Anonymity of the lining, the revelation of a garment’s interior construction, appears in tweed and herringbone coats. Poverino assemblages – single garments spliced from several components into one combined piece, their layers cut away to reveal the structure of the composition – manifest in horror-inspired looks. Bird-pecking cuts up a men’s coated felt coat to evoke a fur stole. Fabric plumage is created from double-organza hacked up to create the illusion of plume. Elbow knitting structures a voluminous trouser created from printed organza. Variations on the memory of appear in techniques throughout the collection, including a trompe l’oeil approach to cutting which imbues a tailoring silhouette with the memory of a smaller volume within its own frame. Embroideries materialise as crystal, beading, net discs, bin bag material, and plume, and as musical notes and graphic character cord embellishments.
Palette
Paintings of American scenery by the 20th century realist Andrew Wyeth inform a palette founded in the desert neutrals of the dark, poetic heartland, with memories of the sand of Arizona: black, anthracite, grey, gold, beige and white, as employed in the wardrobe of Count and the Spectral Cowboys. Prom looks assume the colours of sorbets, from berries and lavender to melon, peach and lemon. In the operating theatre, the clinical hues of scrubs set the tone for medical takes on graphite, green, blue, teal and petrol. Ruby gloves, pumps and bags pay tribute to cinematic glamour.
Accessories
Recicla collaged monster pumps are repurposed heels spliced from vintage pumps originally created by a variety of fashion houses throughout the 20th century. Through elaborate resizing methods, each monster pump is collaged from three vintage pumps designed by three different maisons, and include museum pieces and collectables from the personal archives of John Galliano. Tabi pumps with a new pointed toe appear in ruby crystal. Tabi cowboy boots feature in tan leather covered in crystal. Tabi derbies with a new pointed toe manifest in black leather, black sand-flocked leather, and crystal. Bags include mini 5AC manifestations covered in ruby crystal and a Snatched bag crafted in Nanjing Yunjin Imperial Brocade. Brooches in crystal take shape in sheriff’s star badges, cats, hats and Pierrot as homages to the motifs of the collection. Sunglasses are created in collaboration with Gentle Monster.

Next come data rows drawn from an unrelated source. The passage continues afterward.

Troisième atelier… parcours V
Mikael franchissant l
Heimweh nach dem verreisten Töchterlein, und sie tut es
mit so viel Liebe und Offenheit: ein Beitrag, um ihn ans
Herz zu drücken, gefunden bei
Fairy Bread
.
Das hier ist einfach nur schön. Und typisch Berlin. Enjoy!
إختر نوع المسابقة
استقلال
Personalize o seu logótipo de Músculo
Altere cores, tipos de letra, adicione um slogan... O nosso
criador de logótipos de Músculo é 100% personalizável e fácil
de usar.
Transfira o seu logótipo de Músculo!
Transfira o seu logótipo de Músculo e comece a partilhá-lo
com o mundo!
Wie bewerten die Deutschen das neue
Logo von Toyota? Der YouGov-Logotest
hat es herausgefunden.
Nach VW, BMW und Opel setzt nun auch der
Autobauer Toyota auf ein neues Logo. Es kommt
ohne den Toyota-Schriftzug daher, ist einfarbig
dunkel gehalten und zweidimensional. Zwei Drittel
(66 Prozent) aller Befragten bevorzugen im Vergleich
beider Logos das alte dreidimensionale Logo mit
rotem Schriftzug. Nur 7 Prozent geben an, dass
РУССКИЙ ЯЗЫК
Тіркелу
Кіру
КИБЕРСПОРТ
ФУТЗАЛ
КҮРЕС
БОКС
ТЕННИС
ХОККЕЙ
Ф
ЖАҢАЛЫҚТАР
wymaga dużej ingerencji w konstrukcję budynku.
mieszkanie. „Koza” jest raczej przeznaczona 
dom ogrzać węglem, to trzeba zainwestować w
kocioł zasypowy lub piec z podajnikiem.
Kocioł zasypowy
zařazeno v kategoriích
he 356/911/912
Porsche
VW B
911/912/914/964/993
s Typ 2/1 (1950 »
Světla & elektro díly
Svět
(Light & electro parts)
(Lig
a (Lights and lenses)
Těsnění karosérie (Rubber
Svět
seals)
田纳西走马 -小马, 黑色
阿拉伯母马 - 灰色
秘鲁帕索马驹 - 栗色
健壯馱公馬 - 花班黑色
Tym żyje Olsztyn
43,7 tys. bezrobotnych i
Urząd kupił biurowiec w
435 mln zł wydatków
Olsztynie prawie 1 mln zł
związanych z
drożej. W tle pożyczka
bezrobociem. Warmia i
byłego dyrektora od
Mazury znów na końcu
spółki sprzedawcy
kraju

The collection includes three types of hat created by Stephen Jones Millinery: a spontaneous cowboy hat draped in foam and naturally bronzed in the sun, which draws on the Maison Margiela ideas of dressed in haste and appropriating the inappropriate; black cowboy hats in variety of felts with exposed wire or handsewn grosgrain on the edge adorned with metal sheriff’s star badges; and a giant orange pumpkin hat moulded in the finest taroni satin with a stalk in antique velvet. Hats created by the Maison Margiela Artisanal atelier include high-crown hats in felt, pointed hats in printed cotton and cardboard, and swim caps in latex appear.